Sir Evelyn Robert Adrian de Rothschild
435 E 52nd St, New York, NY 10022
USA
Alexandre de Rothschild,
Chairman
Rothschild & Co
New Court, St Swithinʹs Lane
London EC4N 8AL
United Kingdom
Henri de La Croix de Castries
197 Boulevard Saint-Germain, Paris 75007
Choosing the direction
(About the purposes of our civilization)
Dear Sirs!
You are certainly among the people involved in formulating the pattern of the world order of our planet: in the economy, politics, scientific and military spheres.
I want to raise the topic of the future path of Humanity. Perhaps, here you will find fresh thoughts which will help you to change your point of view at this problem and to look at it from a different angle.
The dictate of goals defines the future of our entire planet and the modern civilization. These are our chosen goals that determine the means of their achievement and the direction of the movement.

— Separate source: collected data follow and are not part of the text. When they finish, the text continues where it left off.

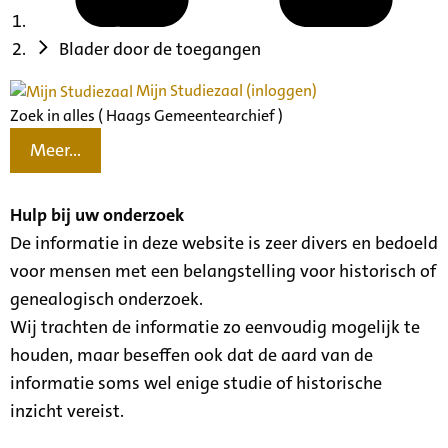
Blader door de toegangen
Mijn Studiezaal (inloggen)
Zoek in alles ( Haags Gemeentearchief )
Meer...
Hulp bij uw onderzoek
De informatie in deze website is zeer divers en bedoeld
voor mensen met een belangstelling voor historisch of
genealogisch onderzoek.
Wij trachten de informatie zo eenvoudig mogelijk te
houden, maar beseffen ook dat de aard van de
informatie soms wel enige studie of historische
inzicht vereist.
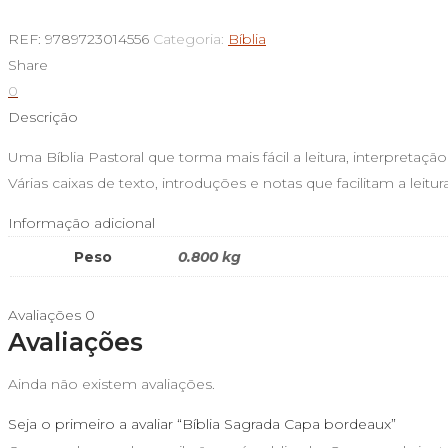
de
Bíblia
REF:
9789723014556
Categoria:
Bíblia
Sagrada
Share
Capa
0
bordeaux
Descrição
Uma Bíblia Pastoral que torma mais fácil a leitura, interpretação
Várias caixas de texto, introduções e notas que facilitam a leitu
Informação adicional
Peso
0.800 kg
Avaliações
0
Avaliações
Ainda não existem avaliações.
Seja o primeiro a avaliar “Bíblia Sagrada Capa bordeaux”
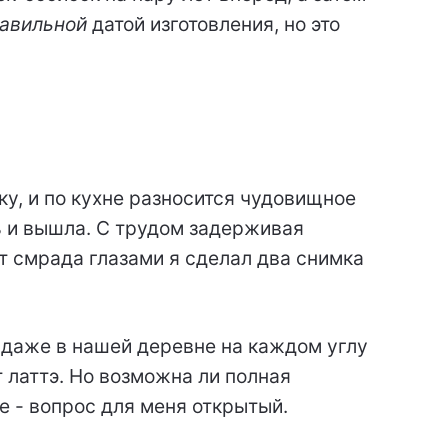
авильной
датой изготовления, но это
, и по кухне разносится чудовищное
 и вышла. С трудом задерживая
т смрада глазами я сделал два снимка
 даже в нашей деревне на каждом углу
 латтэ. Но возможна ли полная
е - вопрос для меня открытый.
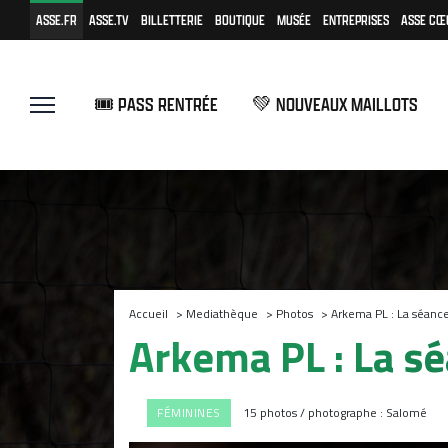
ASSE.FR
ASSE.TV
BILLETTERIE
BOUTIQUE
MUSÉE
ENTREPRISES
ASSE CŒ
🎟️ PASS RENTRÉE
💚 NOUVEAUX MAILLOTS
Accueil
>
Mediathèque
>
Photos
>
Arkema PL : La séanc
Arkema PL : La s
FÉMININES
15 photos / photographe : Salomé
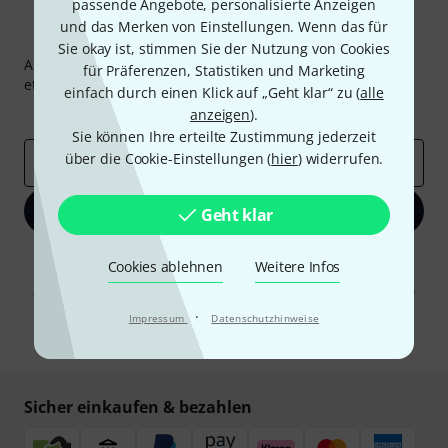
passende Angebote, personalisierte Anzeigen
und das Merken von Einstellungen. Wenn das für
Thomann Newsletter
Sie okay ist, stimmen Sie der Nutzung von Cookies
Abonniere den Thomann Newsletter und gewinne mit
für Präferenzen, Statistiken und Marketing
etwas Glück einen von
50 Gutscheinen
über jeweils
50€
!
einfach durch einen Klick auf „Geht klar“ zu (
alle
Inspirierende Beiträge
Deals
Thomann Insights
anzeigen
).
Sie können Ihre erteilte Zustimmung jederzeit
über die Cookie-Einstellungen (
hier
) widerrufen.
E-Mail-Adresse
*
Jetzt anmelden
Geht klar
Mit Klick auf „Jetzt anmelden“ stimmen Sie dem Erhalt von E-Mail-
Cookies ablehnen
Weitere Infos
Werbung und einer Messung des E-Mail-Nutzungsverhaltens zu. Die
Abmeldung ist jederzeit möglich. Weitere Informationen finden Sie in
unseren
Datenschutzhinweisen
.
·
Impressum
Datenschutzhinweise
* Pflichtfeld
Sicher einkaufen & bezahlen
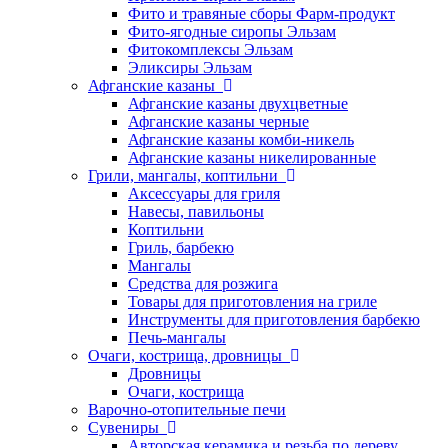
Фито и травяные сборы Фарм-продукт
Фито-ягодные сиропы Эльзам
Фитокомплексы Эльзам
Эликсиры Эльзам
Афганские казаны
Афганские казаны двухцветные
Афганские казаны черные
Афганские казаны комби-никель
Афганские казаны никелированные
Грили, мангалы, коптильни
Аксессуары для гриля
Навесы, павильоны
Коптильни
Гриль, барбекю
Мангалы
Средства для розжига
Товары для приготовления на гриле
Инструменты для приготовления барбекю
Печь-мангалы
Очаги, кострища, дровницы
Дровницы
Очаги, кострища
Варочно-отопительные печи
Сувениры
Авторская керамика и резьба по дереву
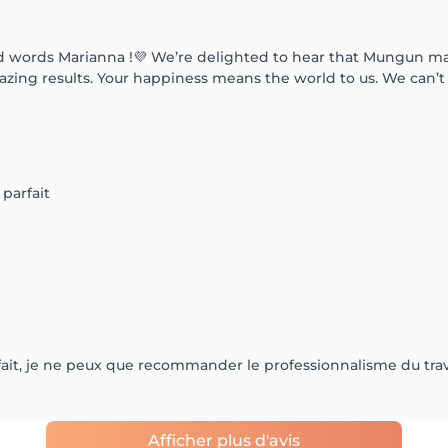
d words Marianna !💜 We’re delighted to hear that Mungun ma
azing results. Your happiness means the world to us. We can’
parfait
fait, je ne peux que recommander le professionnalisme du trava
Afficher plus d'avis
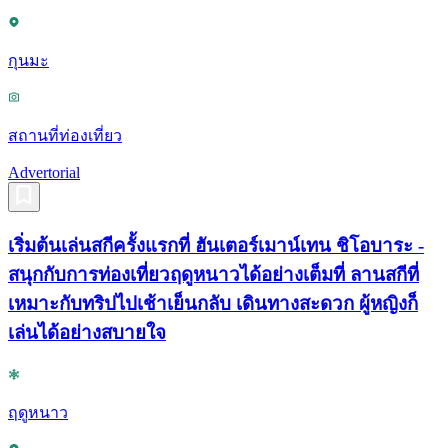
กุนมะ
สถานที่ท่องเที่ยว
Advertorial
เริ่มต้นเล่นสกีครั้งแรกที่ ฮันเตอร์เมาน์เทน ชิโอบาระ -
สนุกกับการท่องเที่ยวฤดูหนาวได้อย่างเต็มที่ ลานสกีที่
เหมาะกับทริปไปเช้าเย็นกลับ เดินทางสะดวก ผู้หญิงก็
เล่นได้อย่างสบายใจ
ฤดูหนาว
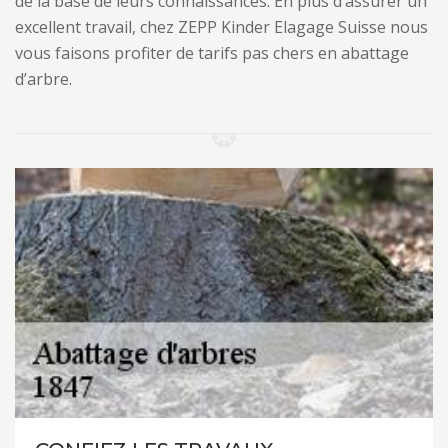
de la base de leurs connaissances. En plus d’assurer un
excellent travail, chez ZEPP Kinder Elagage Suisse nous
vous faisons profiter de tarifs pas chers en abattage
d’arbre.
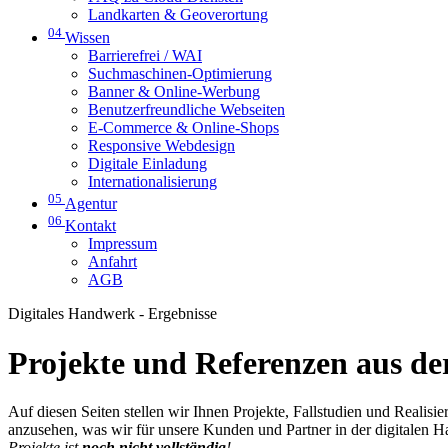
Landkarten & Geoverortung
04
Wissen
Barrierefrei / WAI
Suchmaschinen-Optimierung
Banner & Online-Werbung
Benutzerfreundliche Webseiten
E-Commerce & Online-Shops
Responsive Webdesign
Digitale Einladung
Internationalisierung
05
Agentur
06
Kontakt
Impressum
Anfahrt
AGB
Digitales Handwerk - Ergebnisse
Projekte und Referenzen aus der
Auf diesen Seiten stellen wir Ihnen Projekte, Fallstudien und Realis
anzusehen, was wir für unsere Kunden und Partner in der digitalen 
Projekte ist
noch nicht vollständig
!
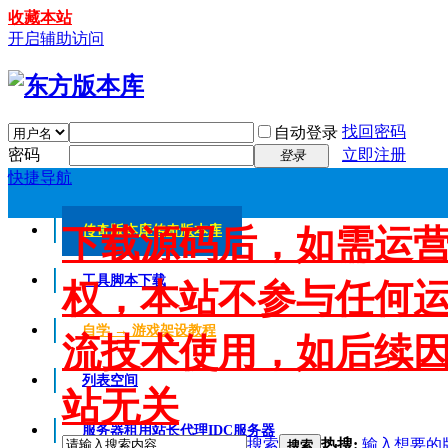
收藏本站
开启辅助访问
找回密码
自动登录
密码
立即注册
登录
快捷导航
下载源码后，如需运
传奇版本库
传奇版本库
工具脚本下载
权，本站不参与任何
自学 → 游戏架设教程
流技术使用，如后续
列表空间
站无关
服务器租用
站长代理IDC服务器
搜索
热搜:
输入想要的
搜索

Modern humanity is hurt by many ailments: the cult of material consumption relying on the economy of capitalism; the individualism causing loneliness; the General fall of a scientific and spiritual thought and morality.
Modern social capitalism serves the belly of the inhabitant, whose needs are limitless, but stupid, as they destroy the basis of his life – the surrounding nature.
The destruction of the nature and the favorable environment becomes a payment for a set of unnecessary things that we buy, but donʹt use or which we buy, but quite without harm for ourselves could refuse them.
The Club of Rome in 1972 with its report «The Limits to Growth» marked the limits of development of the capitalist society. The conclusion of the report was that if the world maintained the pace of industrial development that it had achieved in 1950–1960, by the beginning of the twenty-first century it would be on the verge of exhaustion of non-renewable natural resources and, most importantly, on the verge of an environmental catastrophe. In the 1970-ies the Roman Club raised the question of overpopulation of the planet.
Later, the theme that each piece of land could feed only a certain limited number of people, considered in the book «Collapse» written by the biologist Jared Diamond. In many aspects he agreed with the conclusions of the Club of Rome.
We have to face the truth. The ideologists of the Club of Rome did not limit themselves to stating the facts. They developed and de facto since the beginning of the 1970s put into practice the concept of a new world order – the order that, according to the clubʹs calculations, should allow to change the situation, to solve the problems of fading capitalism.
The secret is becoming clear. Changes on the global scale, implemented with the participation of the UN, UNESCO, IMF and other international organizations, as well as charities and major corporations controlled by members of the Club, can not be hidden. This is due to the scale of their activities.
And here, the mistakes made by the Club and some hypocrisy in the desire to preserve the
What has the club of Rome been doing since the 1970s and what is it doing wrong?
As far as the results of my research allow me to conclude, in the late 1960 – early 1970-ies the Club decided to gradually deindustrialize the world at the same time with the introduction of the concept of organic growth, the essence of which is the allocation of areas of specialization in the world. The Japanese and South Korean experiments made it possible to make a final decision on the de-industrialization of the West with the transfer of the main industries to the East due to the huge number and labor traditions of the population living there.
No later than in 1972, one of the envoys of the Club of Rome David Rockefeller came to an agreement with some members of the government of the USSR, in particular Kosygin, on the involvement of the USSR in the orbit of this project. I suspect that at the very beginning of the negotiations, even before Kosygin, this issue from the Soviet side was led by A. Mikoyan, the matchmaker of A. Kuznetsov, executed by Stalinʹs verdict in the «Leningrad case» (1950). At the same time in 1972, the International Institute for Applied Systems Analysis (IIASA) was registered in Austria, founded by both American and Soviet parties, and in 1976 they established its Moscow branch – the VNIISI. From its very beginning it was constantly headed by the Soviet academician D. M. Gvishiani, a son-in-law of A. N. Kosygin and a member of the club of Rome for 17 years.